Entre 1930 et 1950, l'évolution va se précipiter. Cette accélération est due à un phénomène matériel important : le déplacement du lieu de la mort. On ne meurt plus chez soi au milieu des siens, on meurt à l'hôpital, et seul. Les cimetières quant à eux sont déplacés du cœur du village autour de l’église ils se retrouvent à la périphérie, cachées derrière de hauts murs pour ne pas troubler les passants.
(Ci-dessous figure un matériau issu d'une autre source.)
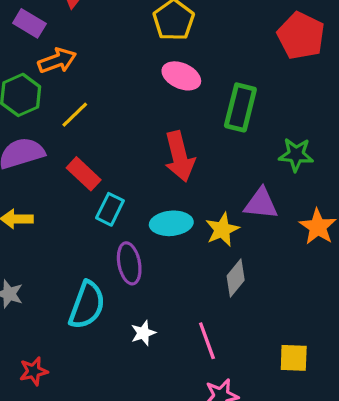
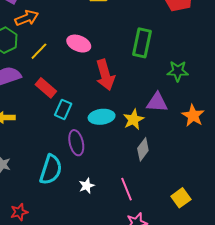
pink ellipse: (181, 76) -> (79, 44), moved
yellow square: (294, 358) -> (181, 198), turned -36

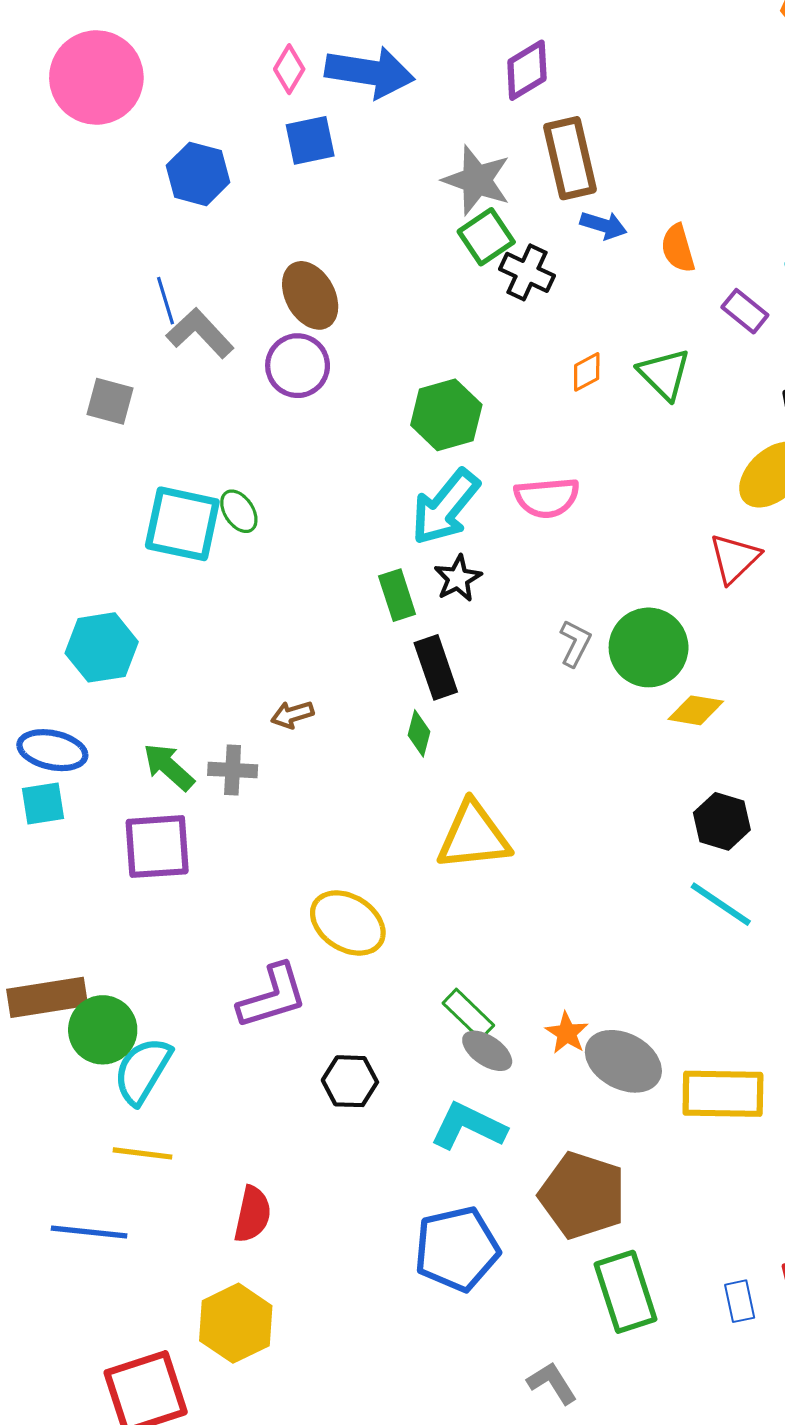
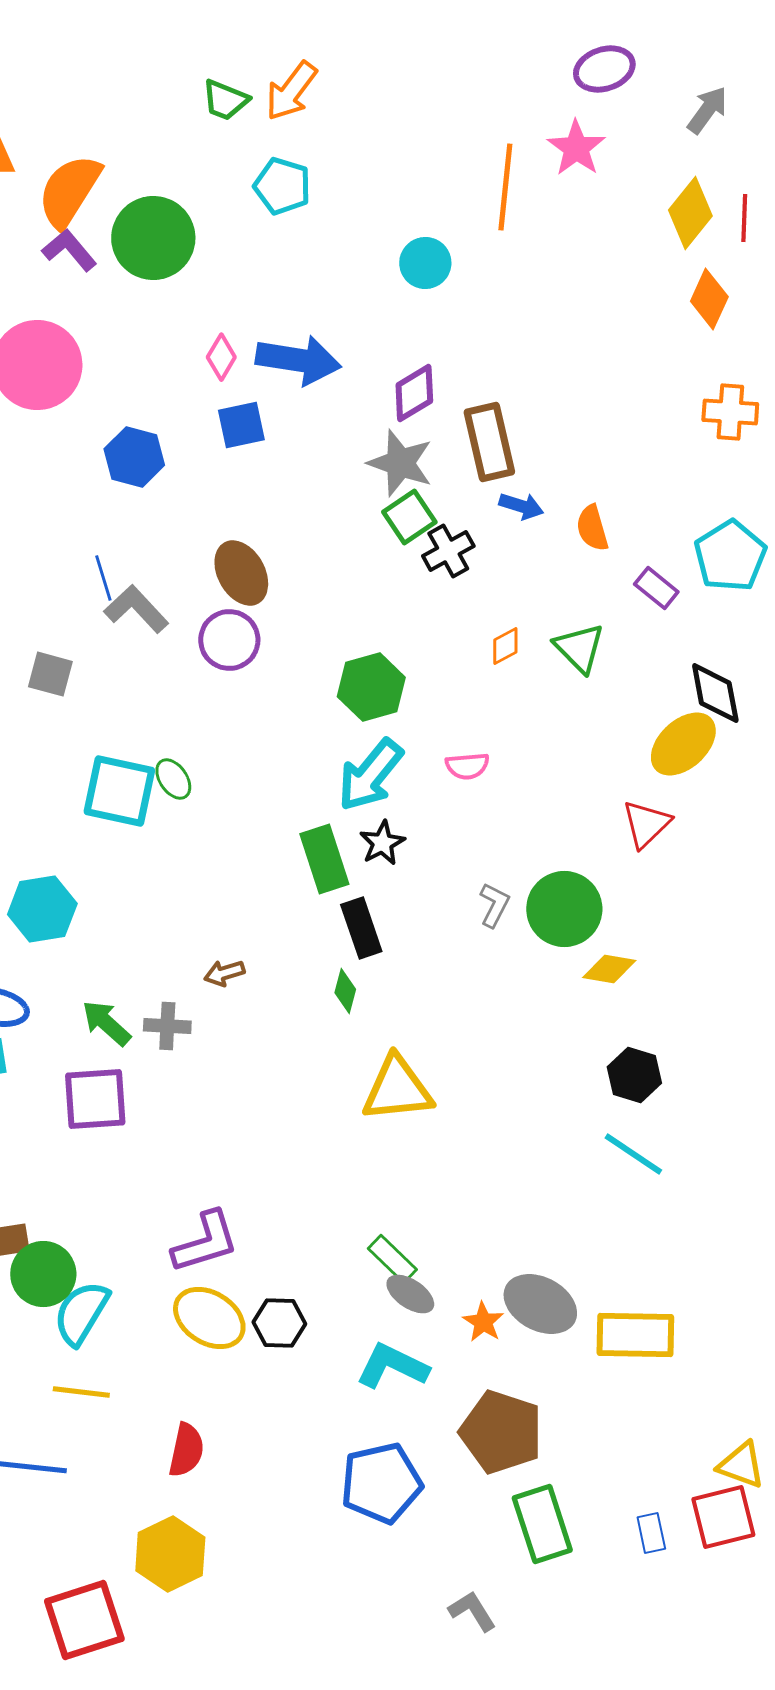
purple diamond: (527, 70) -> (414, 393), moved
black cross: (527, 272) -> (448, 551), turned 36
pink semicircle: (547, 498) -> (467, 766), size x0.7
green rectangle: (397, 595) -> (324, 859), size x1.4
yellow ellipse: (348, 923) -> (209, 1318), moved
orange star: (567, 1033) -> (483, 1322), moved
Une peine trop visible n'inspire pas la pitié, mais une répugnance; c'est un signe de dérangement mental ou de mauvaise éducation; c'est morbide. Une fois le mort évacué, il n'est plus question de visiter sa tombe. Dans des pays où la révolution de la mort est radicale, en Angleterre par exemple, l'incinération devient le mode dominant de sépulture. Quand l'incinération prévaut, parfois avec dispersion des cendres, les causes ne sont pas seulement une volonté de rupture avec la tradition chrétienne, une manifestation de modernité; la motivation profonde est que l'incinération est interprétée comme le moyen le plus radical de faire disparaître et oublier tout ce qui peut rester du corps, de l'annuler. L'incinération exclut le pèlerinage.
On se tromperait du tout au tout si on attribuait cette fuite devant la mort à une indifférence à l'égard des morts, En réalité, c'est le contraire qui est vrai. Dans 1’ancienne société, les éclats du deuil dissimulaient à peine une résignation rapide, que de veufs se remariaient quelques mois à peine après la mort de leur femme. Au contraire, aujourd'hui où le deuil est interdit, on a constaté que la mortalité des veufs ou veuves dans l'année suivant la mort du conjoint était beaucoup plus forte que celle de l'échantillon témoin du même âge.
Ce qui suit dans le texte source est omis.